Rangers striker Miller hopes to see an instant dividend from Caixinha’s arrival and feels a honeymoon period for Mark Warburton’s successor is simply not an option.
“I don’t think anyone who was coming in would be able to have a free shot for the next few months considering the position we’re in at this moment,” said Miller.
“The semi-final of the Scottish Cup is obviously a huge opportunity for us to win a trophy and finish the season on a real high. We’ve still got the capabilities of finishing second if we go on a run. If we can get to grips with what the manager wants quickly then there is no reason why we can’t achieve that as well.
“First impressions of the manager have been positive. It’s been a good few days training, it’s obviously early doors in terms of getting used to his working and how he wants us to play. You can make a difference quite quickly in terms of things you’re going to change and things you’ll focus on, which we’ve done this week. Even at this early stage we’d probably like to see a bit of that involved in the performance on Saturday. I’m sure the manager would.
“Then in the next couple of weeks, when we have the international break, that is a long time when you’re working every day and working hard to get your point across and as players we’re working hard to try to achieve what he’s wanting us to achieve. I’d definitely like to see some real benefits before the end of this season.”
Miller also hopes to convince Caixinha he merits a new contract at the club. The 37-year-old’s current deal expires in the summer but he has no doubts he can continue to perform at Premiership level with Rangers for at least another two seasons.
“The words ‘veteran’ and ‘experienced’ seem to be my new first names,” smiled Miller. “Listen, you can be experienced at 23 in this game. You could already have played at a good level for a number of years by then. But when you get to my age, it’s a case of ‘he played well, but he’s 37’.
“Age is just a number to me. I say I can play on for another two years and that’s realistic in my mind – as long as I’m performing and contributing. I’ll know when I’m not, I won’t need to be told. But I still want to play, because you’re a long time retired.
“Loads of guys have done it, some of them at an incredible level. Ryan Giggs did it until he was 41 at the elite level, albeit he never played as many games as did when he was in his 30s. But he was still contributing massively to a huge club at the top level. So I don’t see any reason why I can’t keep playing for another few years.

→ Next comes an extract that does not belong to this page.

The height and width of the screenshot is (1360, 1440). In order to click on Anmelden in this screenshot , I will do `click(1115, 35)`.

“It is a little bit irritating that my age is always referred to these days. I appreciate you are coming to the end of your career at this stage but I want to be judged on what I’m bringing to the team and on my performances on a Saturday.
“People talk about your experience and looking after yourself off the field, but that’s part and parcel of getting to this stage of your career and having a knowledge and understanding of what the club is about.

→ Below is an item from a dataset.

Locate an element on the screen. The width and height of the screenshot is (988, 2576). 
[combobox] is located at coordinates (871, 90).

“But, as I say, I want to be judged on performances. I feel I’ve been pretty consistent this season. Would I have liked to have played even better and have scored more goals? Of course I would.
“I would love to be sitting with 15 goals at this point of the season but so far I’ve got nine. There’s no reason it can’t happen between now and the end of the season. I’m sure with the new manager, we will be working very hard to achieve the goals he has already spoken about.”